How are flap reconstructions done? Currently, the most common flap reconstruction is the TRAM (transverse rectus abdominus myocutaneous flap). This method uses the skin, fat, and muscle of the abdomen to reform the breast. The muscle “carries” the blood supply to the overlying skin and fat. The abdomen is repaired much the way a cosmetic “tummy-tuck” is performed. On occasion, two muscles of the abdomen can be used to “carry” larger amounts of skin. Another variation removes the “tissue” completely, transplanting the skin and fat to the chest using “microvascular” techniques to establish circulation. When the abdominal area is scarred from other surgeries or too thin to create a breast, tissue from the buttock or thigh can be transplanted to the chest using microsurgery. These operations generally require more than four hours but essentially create the breast mound in one operation. The hospitalization is usually four to seven days.
TRAM abdominal closure usually includes a synthetic mesh placed in the abdominal wall to add strength and prevent hernias or weakness where the muscle is removed. Blood transfusions may be required and autodonation (autologous blood) of the patient’s own blood or donor directed blood is recommended when time allows. Smokers must stop smoking four weeks before and after surgery to reduce possible circulation problems and complications.
Although this operation can provide a very natural appearing breast, the patient must accept the longer surgery and recovery time, as well as the additional scars where the flap is taken from (donor site)

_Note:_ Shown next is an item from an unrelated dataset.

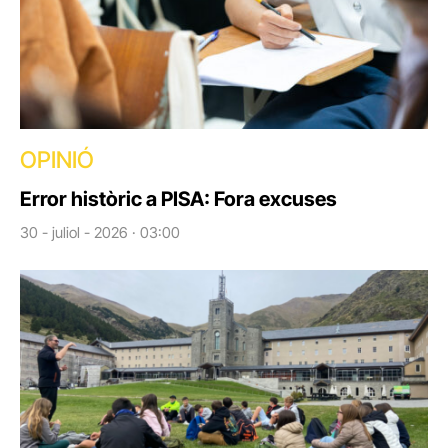
OPINIÓ
Error històric a PISA: Fora excuses
30 - juliol - 2026 · 03:00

What is the Latissimus Flap? This is a flap of skin, fat and muscle (latissimus dorsi) from the back which can be molded into the form and shape of a modest breast (A/B cup) without the use of an implant. Much of the previous discussion applies to this technique as well. The scar on the back is transverse or oblique and attempted to be kept within the brassiere or clothing lines. There may also be some contour deformity where the fat is taken from. Commonly, the flap is used with an implant to create a larger breast in one stage.
Are other operations required? To achieve symmetry, many women choose to alter the other breast either by enlargement, reduction, or lift (mastopexy). Frequently, this can be done at the second stage (in the expander method or along with nipple areola reconstruction. These operations leave additional scars.
How is nipple areola reconstruction done? Generally, this operation is done several weeks to months after the breast is reconstructed. The nipple is created from local “flaps of skin and fat.” The areola can be made from darker skin taken from the groin or by tattooing pigment into the skin. This is generally an outpatient operation and often is done with local anesthesia.
What are the potential risks of implants? Additional materials are enclosed which review this information in depth. Women who choose implants are required to participate in the FDA study which tracks and evaluates the outcome of participant’s risks, benefits, and patient’s responsibilities are outlined in separate consent forms for the study. Relevant information regarding saline implants can be provided in the information packets on Breast Augmentation.